A influência no clima causada pelo El Niño não acontece só no Brasil. Todos os países que fazem divisa com a Costa do Pacífico terão algum impacto. Segundo a Organização das Nações Unidas (ONU), deve faltar comida no Sul da África em fevereiro. No Malauí, calcula-se que aproximadamente três milhões de pessoas irão precisar de assistência antes de março. Isso porque as lavouras também são diretamente afetadas pela seca ou pelas chuvas intensas.
O agricultor Sérgio Galiano explica que as chuvas em excesso prejudicam as lavouras porque causam erosão e mantém o solo encharcado demais, o que pode gerar algumas doenças, principalmente as fúngicas.
“Se a chuva for em baixo volume e muito espaçada também há prejuízo. Isso causa um stress hídrico para as plantas, o que afeta toda a produção final. É preciso que a natureza esteja em perfeito equilíbrio para não comprometer a lavoura. Isso já não acontece independente do El Niño, outros fatores como a poluição também prejudicam o regime das chuvas”, explica Sérgio.
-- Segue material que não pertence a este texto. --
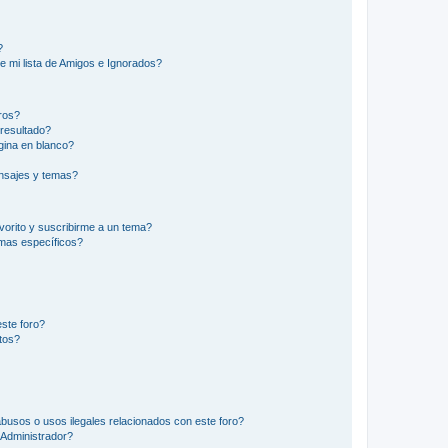
?
e mi lista de Amigos e Ignorados?
ros?
resultado?
ina en blanco?
nsajes y temas?
vorito y suscribirme a un tema?
emas específicos?
ste foro?
tos?
busos o usos ilegales relacionados con este foro?
Administrador?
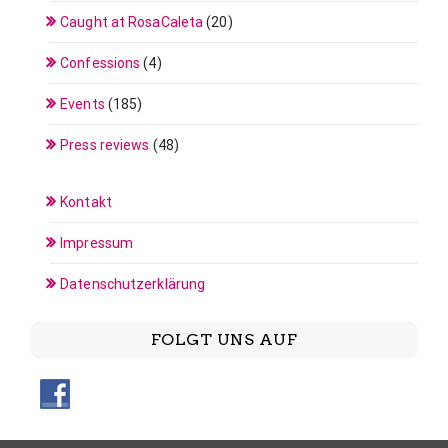
Caught at RosaCaleta
(20)
Confessions
(4)
Events
(185)
Press reviews
(48)
Kontakt
Impressum
Datenschutzerklärung
FOLGT UNS AUF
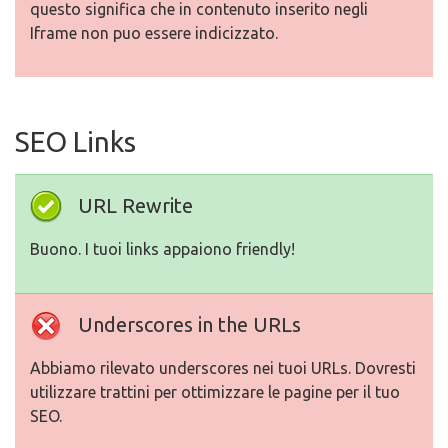
questo significa che in contenuto inserito negli
Iframe non puo essere indicizzato.
SEO Links
URL Rewrite
Buono. I tuoi links appaiono friendly!
Underscores in the URLs
Abbiamo rilevato underscores nei tuoi URLs. Dovresti
utilizzare trattini per ottimizzare le pagine per il tuo
SEO.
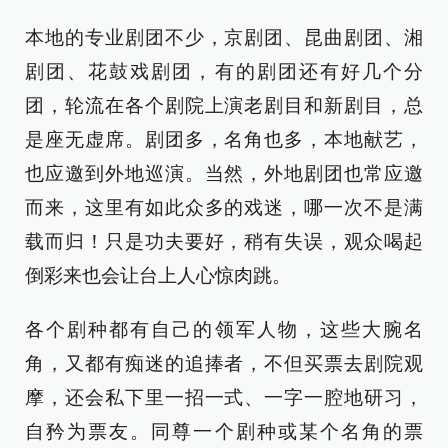
本地的专业剧团不少，京剧团、昆曲剧团、湘
剧团、花鼓戏剧团，有的剧团还有好几个分
团，轮流在各个剧院上演老剧目和新剧目，总
是座无虚席。剧团多，名角也多，本地献艺，
也应邀到外地巡演。当然，外地剧团也常应邀
而来，这里有如此众多的戏迷，哪一次不是满
载而归！只是功夫要好，稍有失误，观众喝起
倒彩来也会让台上人心惊肉跳。
各个剧种都有自己的领军人物，这些大腕名
角，又都有痴迷的追捧者，不但买票去剧院观
摩，还会私下里一招一式、一字一腔地研习，
自矜为票友。同尊一个剧种或某个名角的票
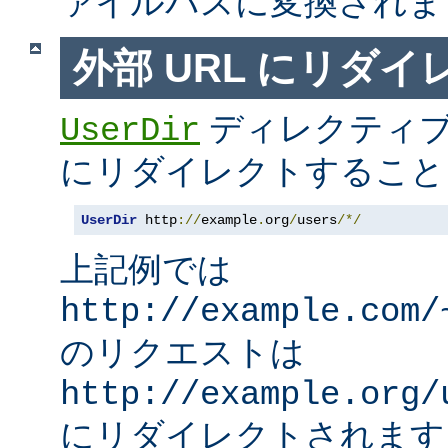
ァイルパスに変換されま
外部 URL にリダ
ディレクティブ
UserDir
にリダイレクトすること
UserDir
 http
://
example
.
org
/
users
/*/
上記例では
http://example.com/
のリクエストは
http://example.org/
にリダイレクトされます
Devido a dificuldade de produção, os alimentos também podem apresentar alteração de preço no período em que o El Niño intervir nas temperaturas. Não podemos culpar todos os desastres ambientais ao evento, já que as autoridades, por saber da ocorrência, deveriam se preparar melhor e dar mais suporte a população concentrada em áreas de risco, e que será prejudicada diretamente pelo fenômeno.